Your answer should hold exactly the lines below from the line with "Lead Softball" through the line with "of reinventing my", both included, and no pictures at all.

*** Supplied records ***

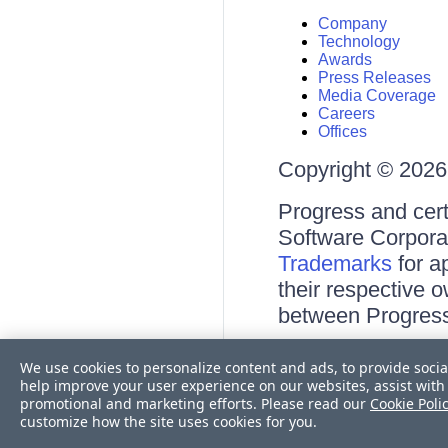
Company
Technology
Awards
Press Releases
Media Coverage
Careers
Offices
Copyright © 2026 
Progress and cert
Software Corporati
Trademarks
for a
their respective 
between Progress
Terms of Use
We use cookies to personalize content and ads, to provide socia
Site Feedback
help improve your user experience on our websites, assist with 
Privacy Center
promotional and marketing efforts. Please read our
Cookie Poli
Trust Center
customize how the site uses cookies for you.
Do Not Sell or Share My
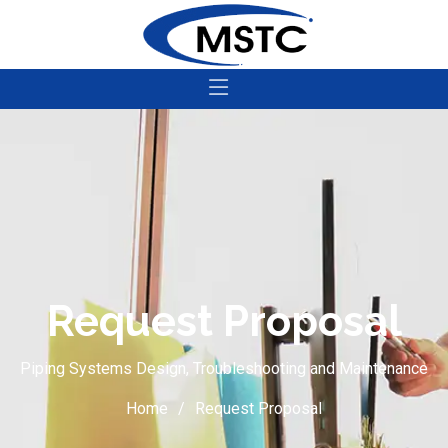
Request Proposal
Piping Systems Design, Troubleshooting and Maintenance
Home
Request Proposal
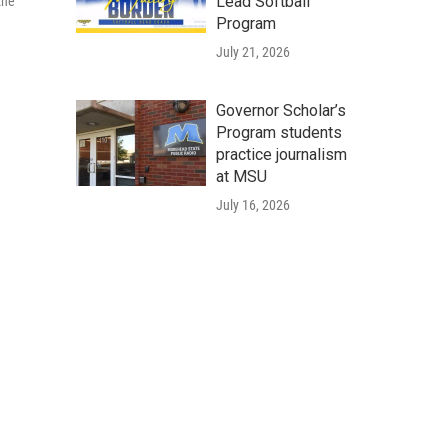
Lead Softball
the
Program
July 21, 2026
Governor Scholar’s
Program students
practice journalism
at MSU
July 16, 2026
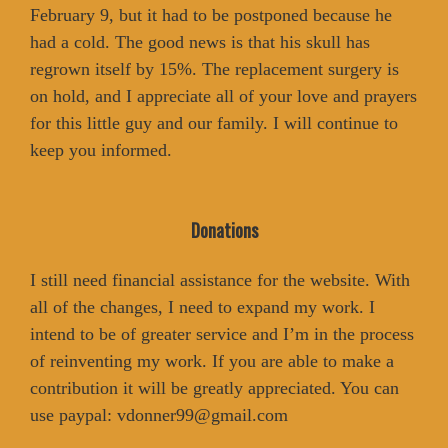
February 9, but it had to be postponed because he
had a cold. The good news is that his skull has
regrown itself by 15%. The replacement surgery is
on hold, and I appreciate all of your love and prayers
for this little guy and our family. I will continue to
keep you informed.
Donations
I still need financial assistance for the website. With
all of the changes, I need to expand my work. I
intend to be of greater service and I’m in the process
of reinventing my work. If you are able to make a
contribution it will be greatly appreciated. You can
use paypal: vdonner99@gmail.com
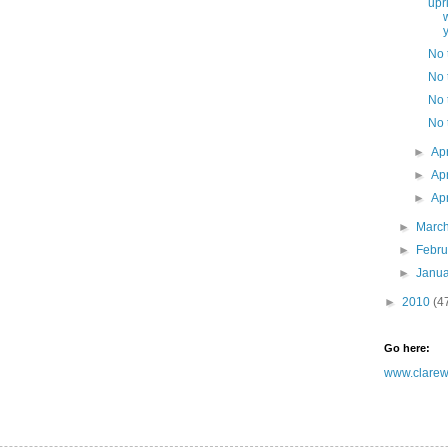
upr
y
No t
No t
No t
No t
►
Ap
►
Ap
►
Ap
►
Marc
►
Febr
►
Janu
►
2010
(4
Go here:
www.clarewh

*** End of Supplied records ***
*** Supplied records ***

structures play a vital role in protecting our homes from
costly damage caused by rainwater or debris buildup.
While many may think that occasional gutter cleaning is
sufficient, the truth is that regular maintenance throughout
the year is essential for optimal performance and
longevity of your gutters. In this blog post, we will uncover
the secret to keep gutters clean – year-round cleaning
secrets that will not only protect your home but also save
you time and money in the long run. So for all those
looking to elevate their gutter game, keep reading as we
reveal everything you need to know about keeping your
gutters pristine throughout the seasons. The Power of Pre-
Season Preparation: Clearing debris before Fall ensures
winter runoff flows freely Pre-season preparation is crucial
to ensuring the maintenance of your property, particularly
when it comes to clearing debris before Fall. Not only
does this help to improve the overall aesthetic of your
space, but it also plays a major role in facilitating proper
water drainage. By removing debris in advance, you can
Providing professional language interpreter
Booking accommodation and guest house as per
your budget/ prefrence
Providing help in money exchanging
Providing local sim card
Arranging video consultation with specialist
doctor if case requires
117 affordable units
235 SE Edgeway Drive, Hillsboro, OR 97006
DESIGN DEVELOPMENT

*** End of Supplied records ***
*** Supplied records ***

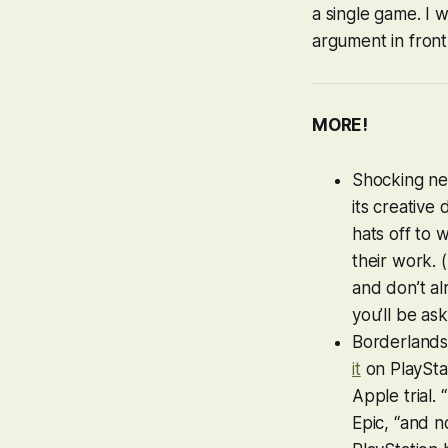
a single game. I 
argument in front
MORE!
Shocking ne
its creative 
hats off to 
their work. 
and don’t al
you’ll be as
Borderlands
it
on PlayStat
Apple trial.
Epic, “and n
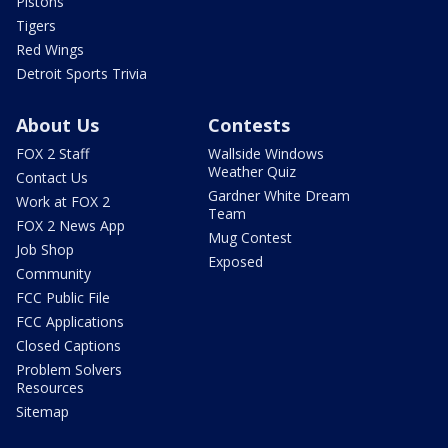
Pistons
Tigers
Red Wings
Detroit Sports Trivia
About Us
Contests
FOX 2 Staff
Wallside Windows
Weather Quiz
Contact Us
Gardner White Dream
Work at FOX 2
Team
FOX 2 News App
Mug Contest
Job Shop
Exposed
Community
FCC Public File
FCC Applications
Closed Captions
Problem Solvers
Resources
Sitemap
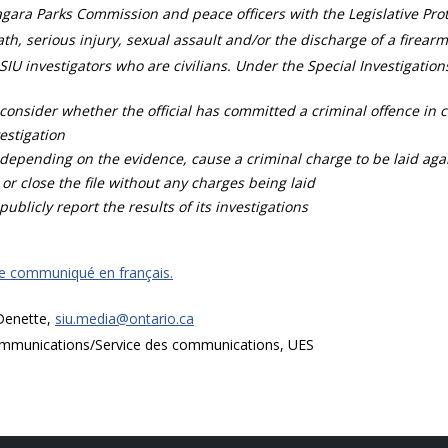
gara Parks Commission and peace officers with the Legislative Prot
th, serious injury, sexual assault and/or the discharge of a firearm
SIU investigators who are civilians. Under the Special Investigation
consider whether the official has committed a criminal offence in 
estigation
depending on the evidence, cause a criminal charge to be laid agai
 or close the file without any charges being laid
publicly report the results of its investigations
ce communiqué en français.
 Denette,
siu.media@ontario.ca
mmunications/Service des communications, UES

*** End of Supplied records ***

* **Written reply**:
Lead Softball
the
Program
July 21, 2026
Governor Scholar’s
Program students
practice journalism
at MSU
July 16, 2026
February 9, but it had to be postponed because he
had a cold. The good news is that his skull has
regrown itself by 15%. The replacement surgery is
on hold, and I appreciate all of your love and prayers
for this little guy and our family. I will continue to
keep you informed.
Donations
I still need financial assistance for the website. With
all of the changes, I need to expand my work. I
intend to be of greater service and I’m in the process
of reinventing my work. If you are able to make a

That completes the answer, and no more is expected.